En valeur ajoutée, on soulignera avec intérêt que plusieurs incises, dans chacune des parties, reviennent sur la presse, tant les quotidiens que les revues, et évoquent les évolutions de pratiques des Français. On a trop tendance à se concentrer sur la lecture de livres (comme le soulignait Françoise Gaudet, alors à la tête du service Études et recherche de la BPI : « Pour le sens commun, lire c’est lire un livre et le lire de manière suivie – la lecture par excellence étant la lecture romanesque cultivée, et le lecteur, celui qui lit des romans de A à Z, par pur plaisir esthétique ») pour ne pas remercier l’auteur de cette attention récurrente.

Claude Poissenot offre un ouvrage vivant, avec des alternances de chiffres, d’exemples ou de bonnes synthèses de travaux, fondateurs comme très récents.

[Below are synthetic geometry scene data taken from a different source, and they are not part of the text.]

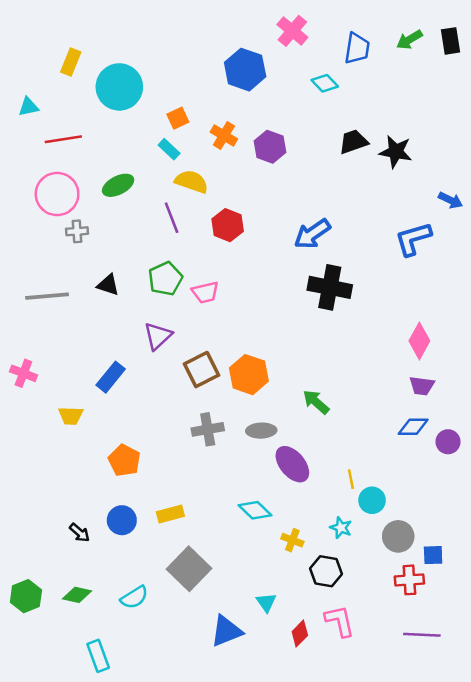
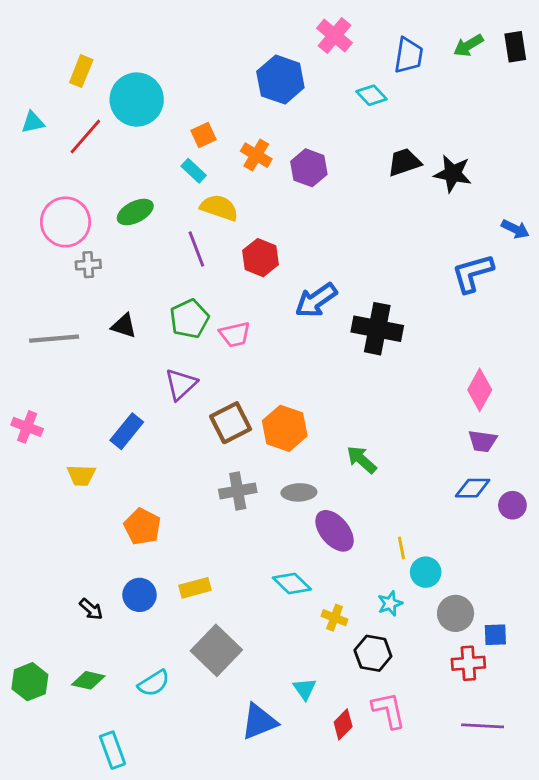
red line: (63, 139) -> (85, 137), moved, turned -40
blue arrow: (312, 234) -> (316, 300), moved
cyan star: (341, 528) -> (390, 603), turned 30

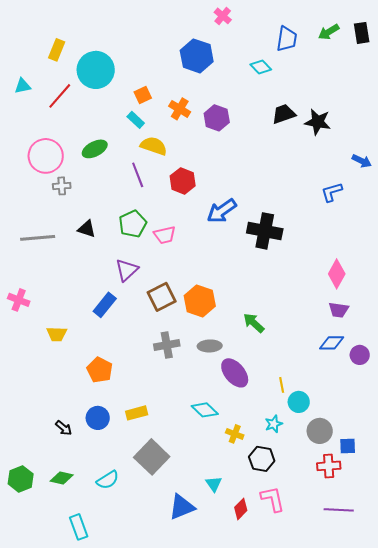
pink cross: (335, 35) -> (223, 16), moved, size x0.7
blue L-shape: (473, 273) -> (332, 192), size x0.7
blue rectangle: (127, 431) -> (105, 305), moved

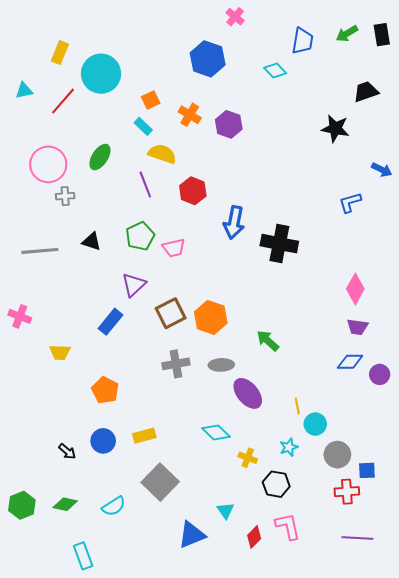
black trapezoid: (284, 114) -> (366, 92), moved
green ellipse: (95, 149) -> (100, 157), turned -30
blue arrow: (222, 211) -> (234, 222), turned -44

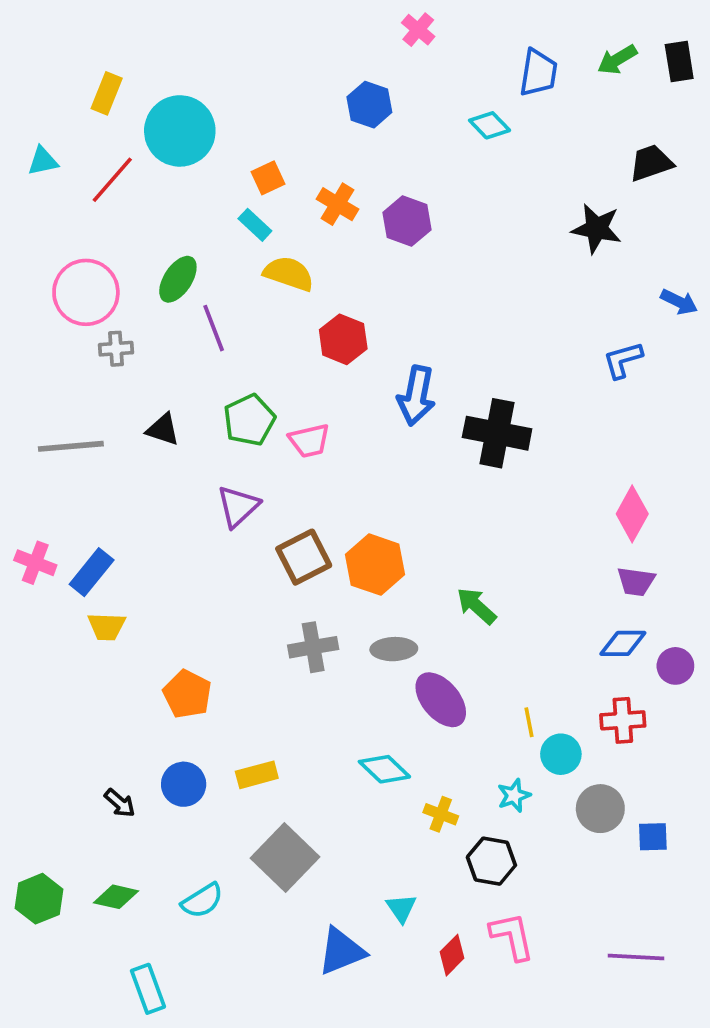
blue hexagon: (208, 59) -> (369, 105), size x0.7
purple line: (145, 184) -> (214, 328), moved
blue rectangle: (111, 322) -> (92, 572), moved
red cross: (347, 492) -> (623, 720), moved

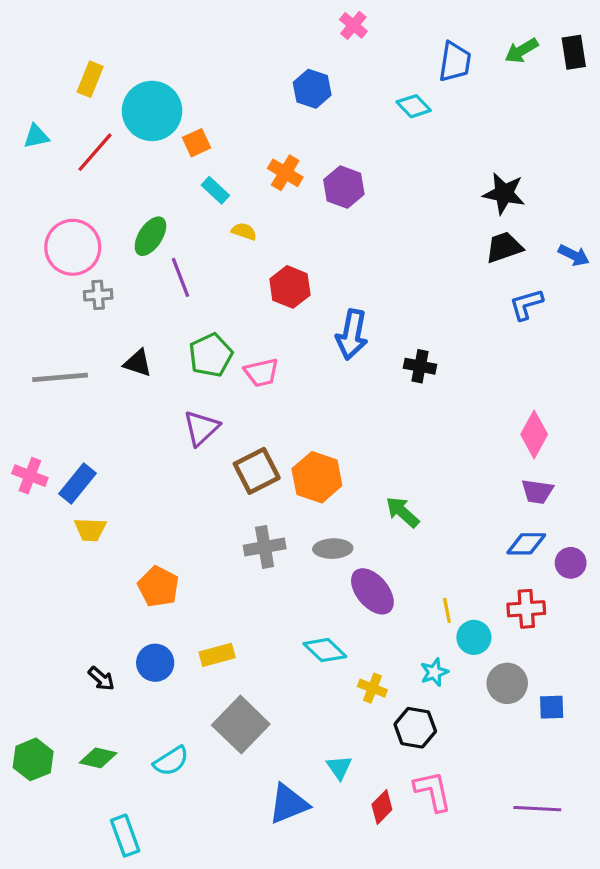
black trapezoid: (651, 163) -> (504, 247), moved
orange square: (268, 178) -> (196, 143), moved
yellow semicircle: (289, 274) -> (244, 231), size x0.6
black cross: (497, 433) -> (420, 366), size x0.6

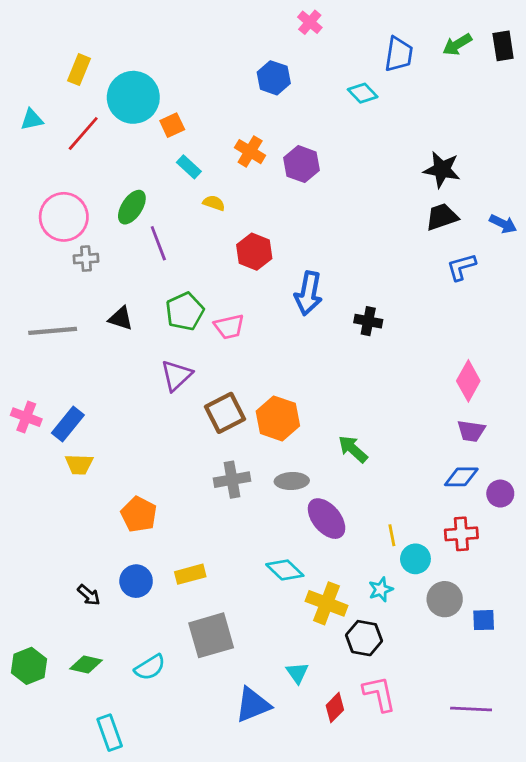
yellow cross: (372, 688) -> (327, 603), size x1.6
gray square: (241, 725) -> (211, 635), turned 30

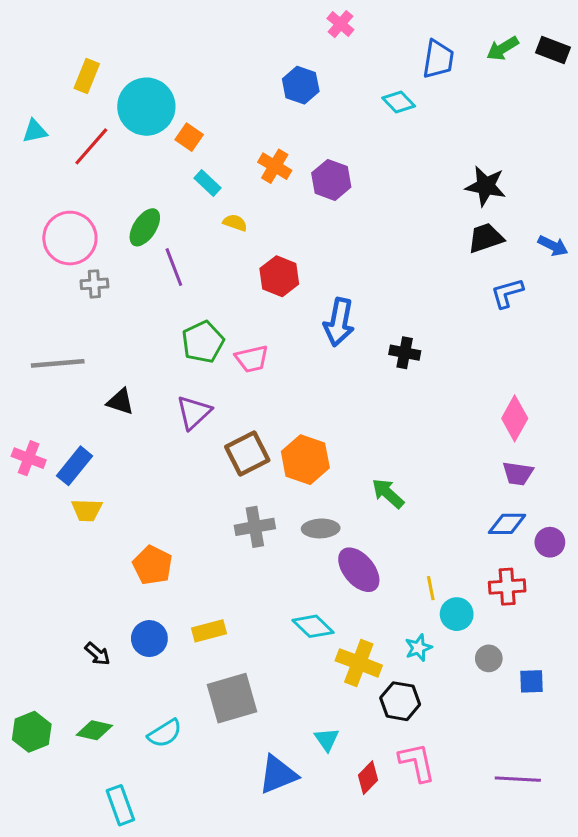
black rectangle: (503, 46) -> (553, 50), turned -60
orange square: (172, 125) -> (189, 137), turned -30
black triangle: (121, 318) -> (120, 402), moved
gray circle: (445, 599) -> (489, 658), size x0.7

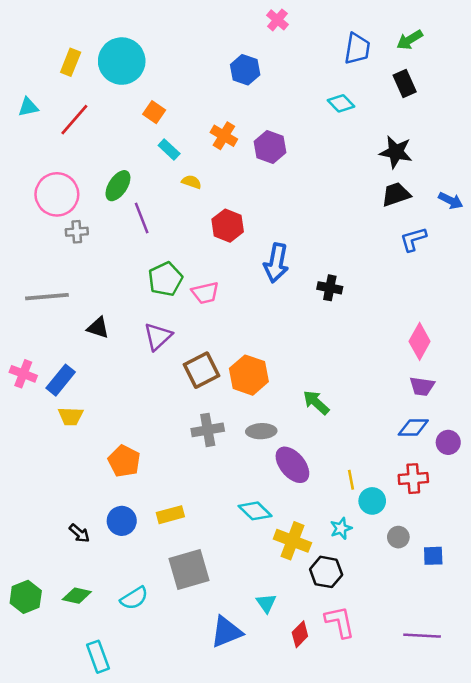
black rectangle: (553, 50) -> (405, 83), moved, turned 45
cyan diamond: (399, 102) -> (341, 103), moved
cyan circle: (146, 107) -> (122, 61), moved

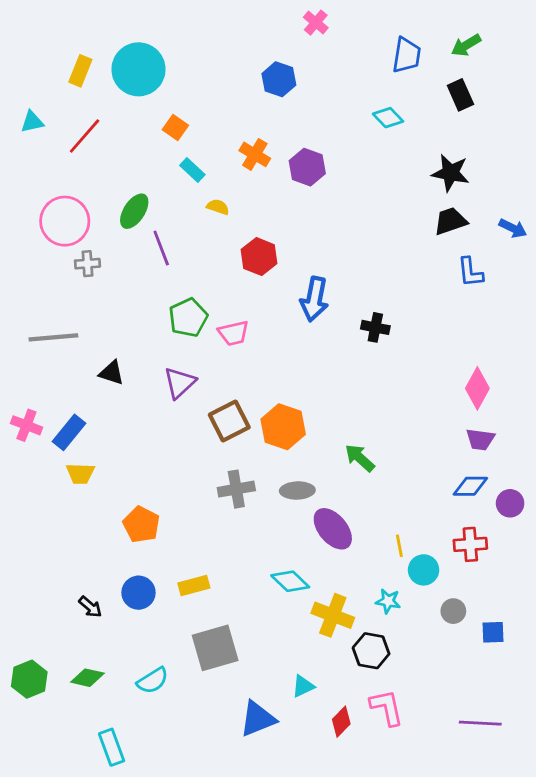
blue L-shape: (413, 239) -> (470, 272), turned -80
cyan star: (341, 528) -> (388, 601), turned 30
cyan triangle: (266, 603) -> (303, 686), turned 40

Il parvient à questionner le discours de déploration ou de crise de la lecture en proposant des éclairages variés et nuancés et en évoquant « l’impensé social » national autour de la lecture. Il nous invite aussi à multiplier les regards pluridisciplinaires pour aborder la réalité complexe de la lecture, à l’image de sa bibliographie et de sa conclusion : « Plus que jamais la lecture apparaît comme une notion complexe parce qu’elle se décline de multiples façons, sur des supports de plus en plus variés et remplit des fonctions extrêmement différentes. Lui donner du sens demande une ouverture théorique » (p. 173).

  1. (retour)↑  Voir la recension de Christophe Evans de Sociologie de la lecture dans Bulletin des bibliothèques de France (BBF), 2004, n° 3, p. 122. Disponible en ligne : http://bbf.enssib.fr/consulter/bbf-2004-03-0122-005
  2. (retour)↑  Jean-Claude Passeron, « Le plus ingénument polymorphe des actes culturels : la lecture », dans Bibliothèques publiques et illettrisme, Paris, ministère de la Culture, Direction du Livre et de la Lecture, 1986, p. 18.

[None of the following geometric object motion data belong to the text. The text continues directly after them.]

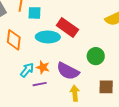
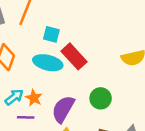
cyan square: (34, 13) -> (51, 34), moved
purple semicircle: (68, 71) -> (63, 109), turned 80

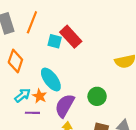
red rectangle: (74, 56) -> (71, 37), moved
cyan ellipse: (48, 63) -> (51, 80), moved, turned 40

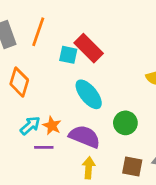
cyan ellipse: (51, 80) -> (89, 94), moved
purple semicircle: (65, 106) -> (85, 137), turned 85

  3. (retour)↑  Il propose une synthèse de plusieurs critiques portées contre ce lieu commun franco-français et rejoint là l’ambition d’Anne-Marie Chartier, par exemple, à savoir : « Déterminer dans quelle mesure les discours sur la catastrophe menaçant la lecture en France, la déshérence de l’écrit abandonné pour d’autres médias, la montée de l’inculture ne sont pas des topos classiques régulièrement réactivés dans certaines conjonctures plutôt que l’expression de changements dûment constatés dans la réalité. » « Discours sur la lecture 1880-1990. Présentation », dans Gérard Mauger et Louis Pinto (sous la dir.), Lire les sciences sociales, Belin, 1994. p. 52.

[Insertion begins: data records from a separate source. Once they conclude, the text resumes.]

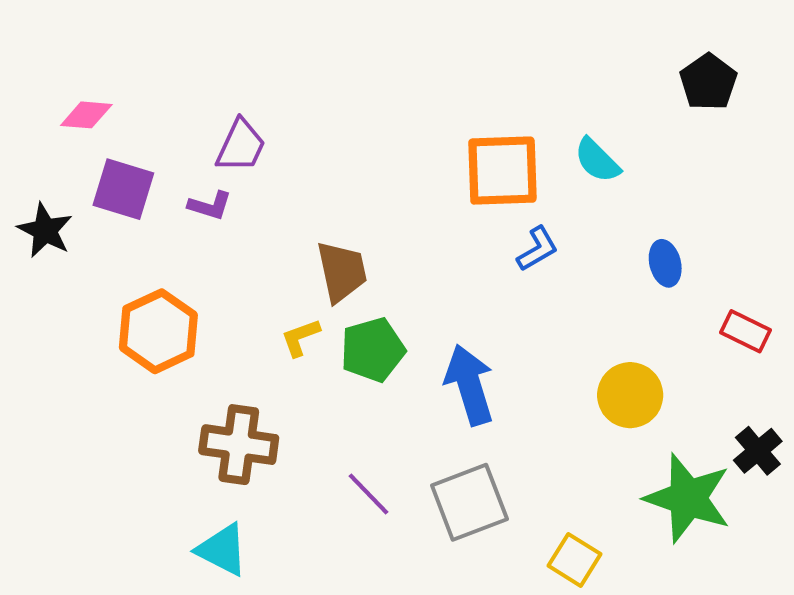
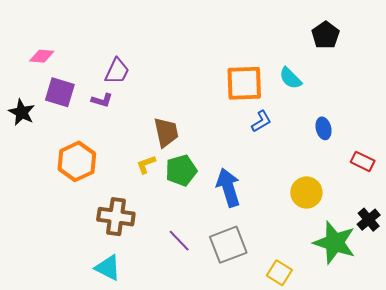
black pentagon: (708, 82) -> (326, 35), moved

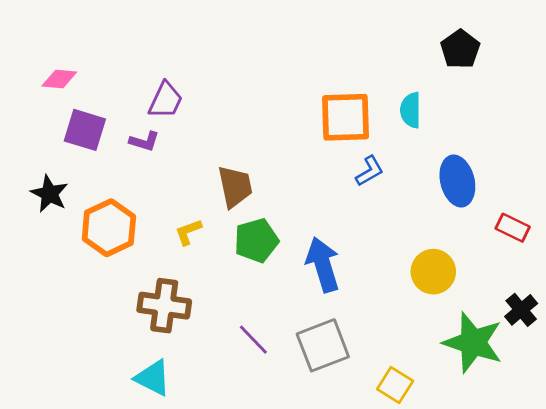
cyan semicircle: (290, 78) -> (411, 110), turned 45
black star: (22, 112) -> (49, 194), moved
blue ellipse: (324, 128) -> (457, 181), size x1.6
yellow L-shape: (146, 164) -> (188, 232), moved

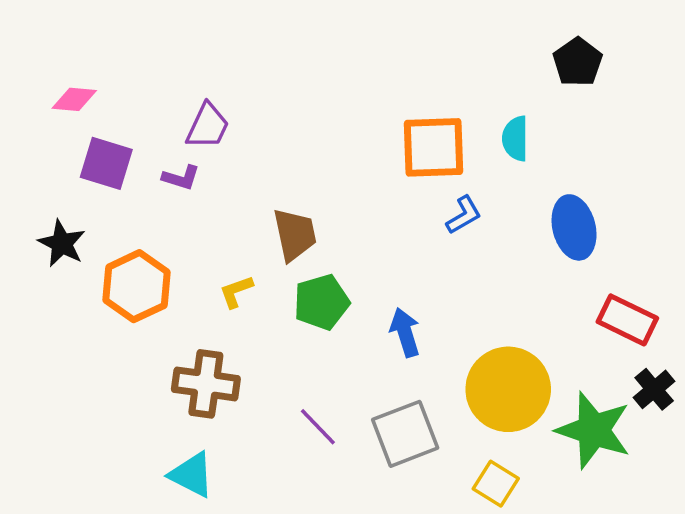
red rectangle: (513, 228) -> (627, 320), moved, size x1.4
blue arrow: (323, 265) -> (405, 332), size x0.7
yellow circle: (433, 272) -> (508, 389), moved, size x1.5

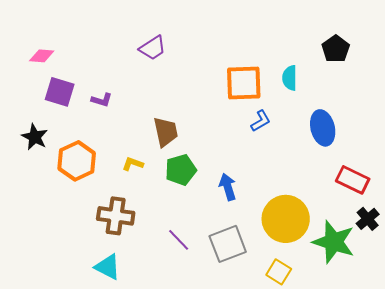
black pentagon: (578, 62) -> (336, 49), moved
purple trapezoid: (208, 126) -> (153, 48), moved, turned 32
yellow L-shape: (236, 291) -> (133, 164), turned 40

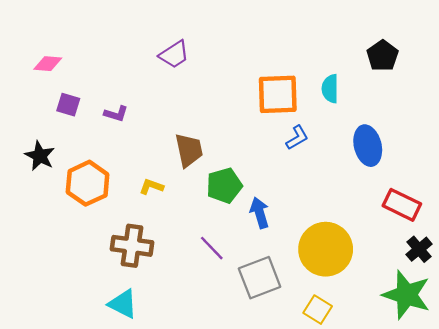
purple square: (60, 92) -> (68, 105), size x0.7
green pentagon: (181, 170) -> (224, 185), moved
purple line: (179, 240) -> (212, 248), moved
green star: (334, 242) -> (406, 295), moved

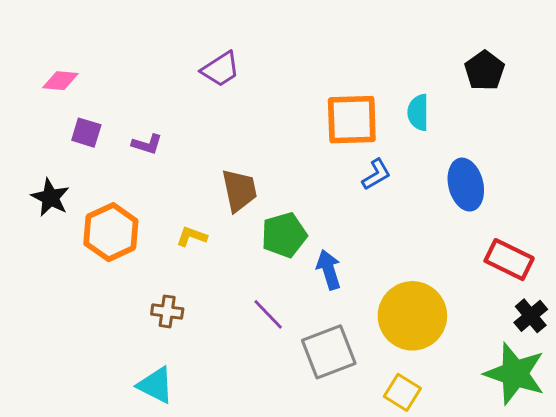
brown cross: (132, 246) -> (167, 311), size x0.6

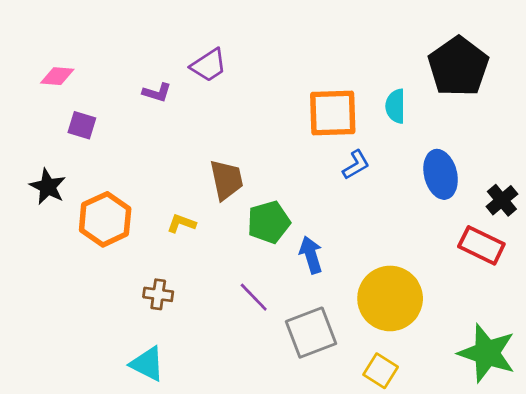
black pentagon: (485, 71) -> (458, 67), size x1.6
purple L-shape: (147, 144) -> (157, 93), moved
black cross: (531, 316) -> (502, 200), moved

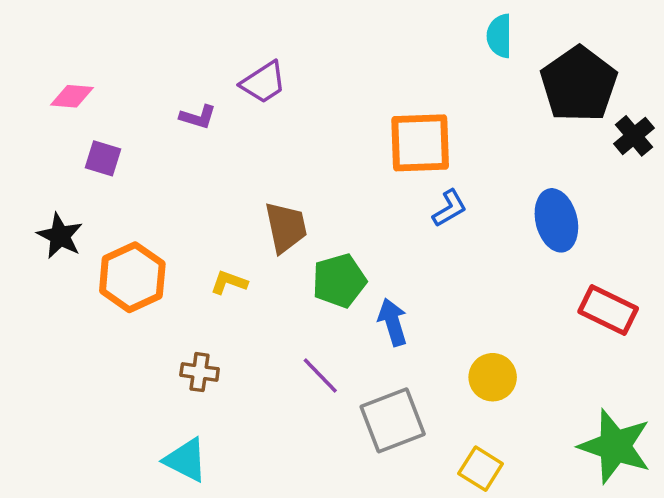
cyan semicircle: (396, 106) -> (500, 36), moved
black cross: (502, 200) -> (634, 136), moved
yellow circle: (390, 298) -> (493, 377), size x0.6

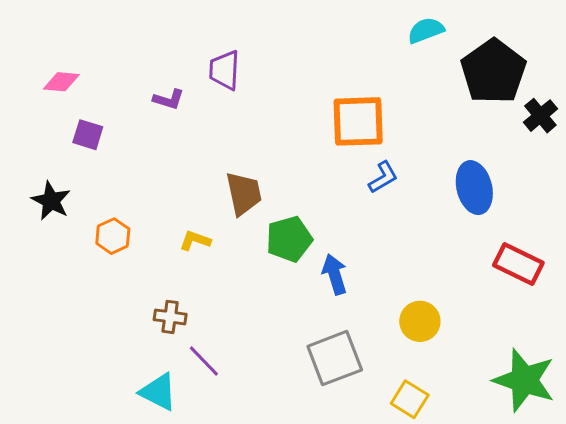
cyan semicircle: (500, 36) -> (426, 30), turned 69
purple trapezoid: (263, 82) -> (224, 70), turned 126
orange hexagon: (132, 277) -> (113, 236), size x0.6
purple line: (320, 376) -> (204, 361), moved

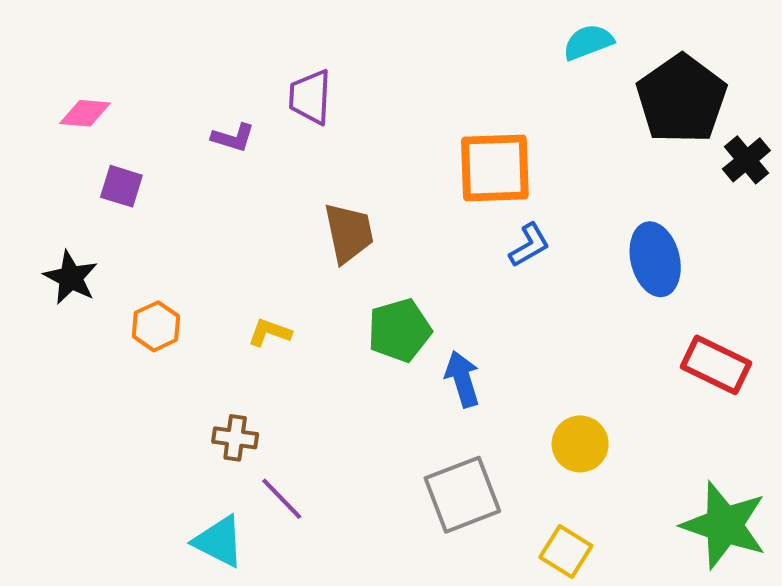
brown trapezoid: (244, 193) -> (349, 233), moved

  4. (retour)↑  Catherine Frier, Illettrisme et communication. Approche sémiotique des problèmes d’acculturation à l’écrit, sous la direction de Michel Dabène, Université Stendhal (Grenoble), 1989. En ligne : http://www.theses.fr/1989GRE39018
  5. (retour)↑  Dans Les lieux de mémoire, plusieurs contributions abordent la représentation sociale de la lecture et des lecteurs, dans une France « nation littéraire » selon l’expression de Priscilla Parkhurst Ferguson : on citera, par exemple, « le Panthéon », « les funérailles de Victor Hugo », « le Collège de France », « les classiques scolaires » ou « À la recherche du temps perdu de Marcel Proust ».